In Barbara Henning’s quest narrative THIRTY MILES TO ROSEBUD, Katie, the novel’s humble hero, travels “on the road” toward what starts out as an open future, but which leads directly into her past.

Peggy and Katie were childhood friends, sister-like in their shared intimacy and devotion. Katie’s mom died when Katie was young, and when the girls turned sixteen, Peggy’s mom and stepdad die in a car crash, leaving their daughter with little more than a shoebox filled with odd, random family trinkets that includes her mother’s diary. The skinny “hippy-girl” Peggy escapes from her uncle’s backwoods trailer where she’s forced to live after her parents’ accident and runs away to New York City, forgetting to bring the shoebox. In 1972 Katie is seventeen and, like her friend, is ready to run from her dad and his wife and the Upper Peninsular of Michigan and its small-town shackles to the ever-alluring and way, way more cool New York City. Peggy, who phones her friend regularly, asks Katie to bring the shoebox with her and they’ll meet up in the East Village, and with that simple request and Peggy’s mysterious disappearance, Katie’s life-long quest begins.

It’s thirty years later and Katie—a photographer, now, who is writing a book and is on sabbatical from her teaching job, her daughter Lilly living on her own—is still in the East Village though is tired of feeling chained to her rent-stabilized apartment, sick of the city’s sounds and smells (familiar, no?), so decides it’s time to take off. Her future is open, she thinks—It’s time for her “road story” and for her to address the shadow that has left a disturbing smudge on her life…what happened to Peggy? Where is she? Why did she vanish, and why doesn’t she want to be found?

The novel intersperses Katie’s present journey with her past one. So the reader, for all intents and purposes, experiences two Katies—one is a seventeen year old, frightened of losing her boyfriend Jay, while the other Katie is forty-seven, self-assured, an independent mother, teacher, friend with a commitment to yoga, her spiritual practice.

THIRTY MILES TO ROSEBUD chronicles the journeys of these two Katies. The seventeen-year-old travels through the 1970s East Village, listening to Miles and Coltrane, Joni and Dylan. Her nickname is Jazz—a pet name given to her by Jay, the great love of her life. It is especially pleasurable reading about our neighborhood in the old druggy days, the rent-controlled one-bedroom on Avenue B and Tenth where seven twenty-somethings crash: “Roaches [,] darting up the wall above the sink, into the cupboards and across the ceiling into the light fixture.”

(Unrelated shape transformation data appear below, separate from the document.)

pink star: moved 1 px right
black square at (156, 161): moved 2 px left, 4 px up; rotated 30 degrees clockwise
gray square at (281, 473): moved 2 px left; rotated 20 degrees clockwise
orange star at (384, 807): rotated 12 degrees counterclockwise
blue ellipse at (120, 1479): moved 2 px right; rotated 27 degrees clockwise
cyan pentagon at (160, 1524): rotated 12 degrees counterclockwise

Harmonicas, electric pianos, guitars, everyone plays an instrument. Renee, one of the kids living in the walk-up—very sexy, naturally—flirts with Jay, and Jazz exists in a perpetual state of jealousy and fear that free-love will steal something precious from her. Modeling for five dollars an hour at School of Visual Arts, drug dealers peddling their product in Tompkins Square Park, Henning evokes a past with precision and tenderness.

When Katie meets Marz, the man who will be the father of her daughter, she describes him as “a womanly man in bed, and that was just what I wanted, some gentleness in my life after a year of hanging out and changing partners as frequently as I changed my clothes.” Marz lived in Detroit and after four days of hanging out together, Katie prodded him to move in. He had recently gotten sober in AA and wasn’t sure he would be able to uproot himself and maintain sobriety. You know where this leads. Yes, it might well sound familiar…Henning captures the lives that many of us led, though the familiarity is never trite and always insightful.

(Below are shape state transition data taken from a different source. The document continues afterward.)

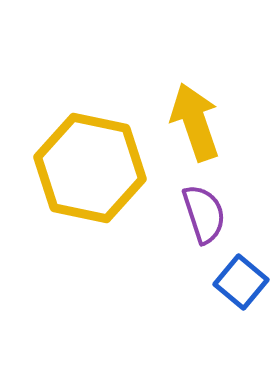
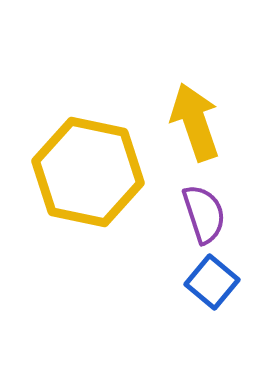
yellow hexagon: moved 2 px left, 4 px down
blue square: moved 29 px left
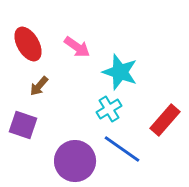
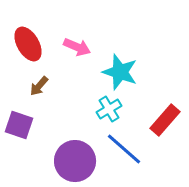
pink arrow: rotated 12 degrees counterclockwise
purple square: moved 4 px left
blue line: moved 2 px right; rotated 6 degrees clockwise
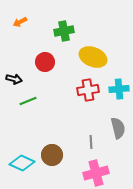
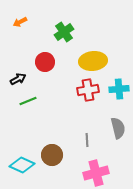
green cross: moved 1 px down; rotated 24 degrees counterclockwise
yellow ellipse: moved 4 px down; rotated 28 degrees counterclockwise
black arrow: moved 4 px right; rotated 42 degrees counterclockwise
gray line: moved 4 px left, 2 px up
cyan diamond: moved 2 px down
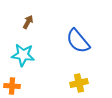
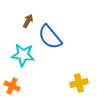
brown arrow: moved 1 px up
blue semicircle: moved 28 px left, 4 px up
orange cross: rotated 21 degrees clockwise
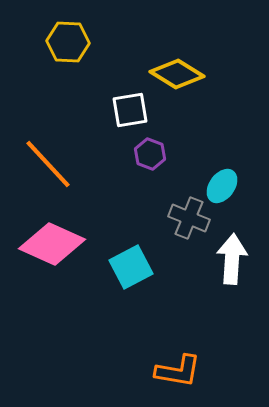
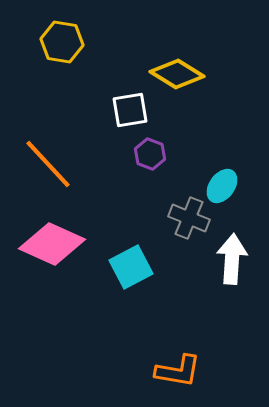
yellow hexagon: moved 6 px left; rotated 6 degrees clockwise
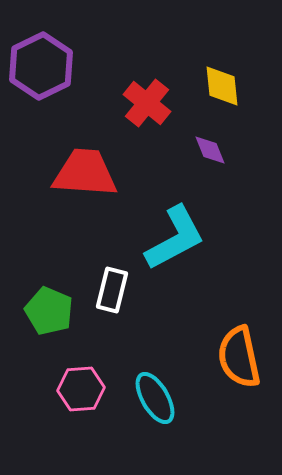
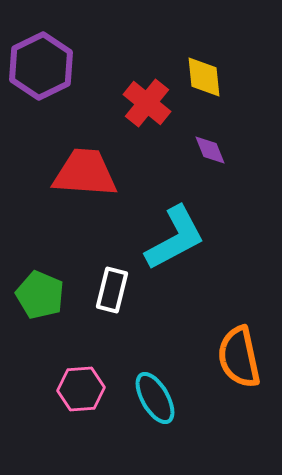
yellow diamond: moved 18 px left, 9 px up
green pentagon: moved 9 px left, 16 px up
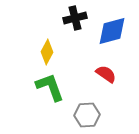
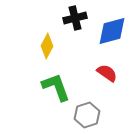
yellow diamond: moved 6 px up
red semicircle: moved 1 px right, 1 px up
green L-shape: moved 6 px right
gray hexagon: rotated 15 degrees counterclockwise
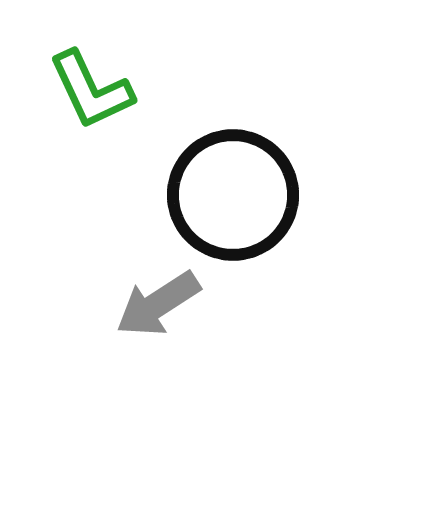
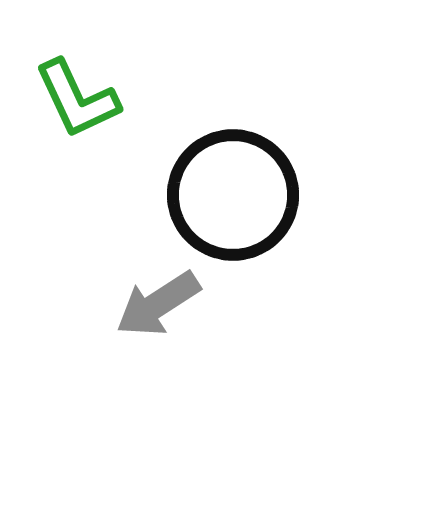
green L-shape: moved 14 px left, 9 px down
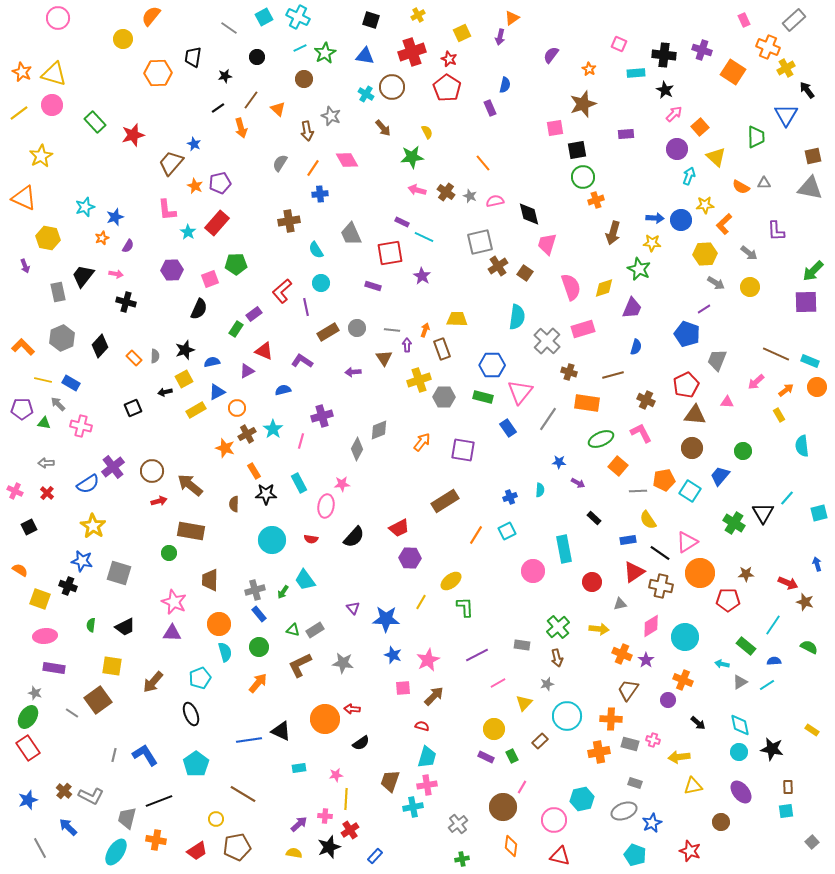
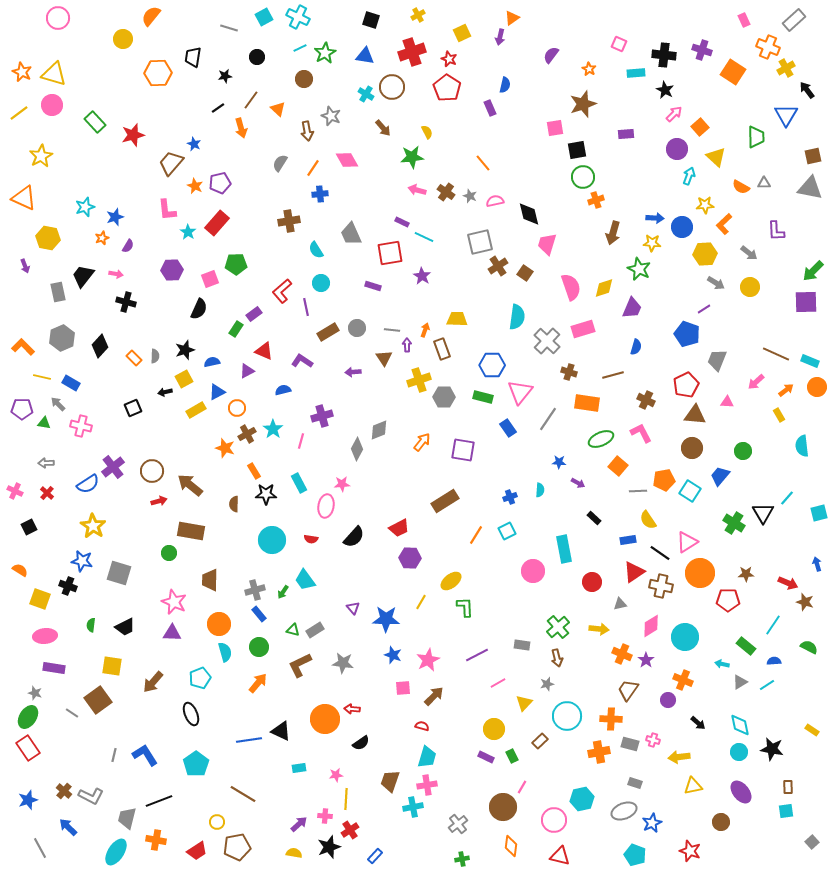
gray line at (229, 28): rotated 18 degrees counterclockwise
blue circle at (681, 220): moved 1 px right, 7 px down
yellow line at (43, 380): moved 1 px left, 3 px up
yellow circle at (216, 819): moved 1 px right, 3 px down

The other Katie of the novel is the mature teacher and artist, the one that scours the Internet, phone book, knocks on the door of Peggy’s childhood home, visits the workplaces of Peggy’s old friends and relatives, the one that with persistent effort will find her friend. And, of course, as the older Katie is wading through her past, her past, like a wave, spills over her. Back in Marquette, Michigan, Katie is confronted with memories of her mother, her father, and sentient friends and boyfriends like Jim Gordon who she dated in tenth grade. The past and present intersect before she leaves for her trip west when Katie runs into an old boyfriend, Gary Snow, a musician she knew in the 1980s. They keep up an email correspondence as she travels back in time and looks for Peggy. Gary reminds Katie of Jay— the way the mind can superimpose one face on another—people and places reference each other, transform and blur. Katie’s spiritual teacher Harihara has taught her that what has been lost can be found by remembering it.

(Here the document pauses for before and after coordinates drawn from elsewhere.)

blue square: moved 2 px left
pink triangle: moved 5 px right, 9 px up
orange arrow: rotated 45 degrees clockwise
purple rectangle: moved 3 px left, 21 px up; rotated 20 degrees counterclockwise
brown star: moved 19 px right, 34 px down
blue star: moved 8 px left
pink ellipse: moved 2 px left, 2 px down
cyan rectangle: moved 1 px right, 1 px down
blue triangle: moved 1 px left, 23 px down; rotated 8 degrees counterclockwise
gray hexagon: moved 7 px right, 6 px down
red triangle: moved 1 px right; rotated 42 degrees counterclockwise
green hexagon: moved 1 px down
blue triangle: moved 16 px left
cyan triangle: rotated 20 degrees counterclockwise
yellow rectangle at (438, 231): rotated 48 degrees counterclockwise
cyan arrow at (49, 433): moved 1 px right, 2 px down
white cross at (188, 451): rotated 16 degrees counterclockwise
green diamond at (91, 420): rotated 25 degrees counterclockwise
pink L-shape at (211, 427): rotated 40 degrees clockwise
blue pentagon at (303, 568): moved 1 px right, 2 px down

THIRTY MILES TO ROSEBUD is a story of remembering, of finding and treasuring the trinkets of our lives without allowing them to weigh us down. Katie, the photographer and writer, guardian of past images, reunites with lost pieces of her life. She does find Peggy, though I won’t give away what happens, just know that Henning’s introspective take on the human odyssey is never timid but is always compassionate and startling.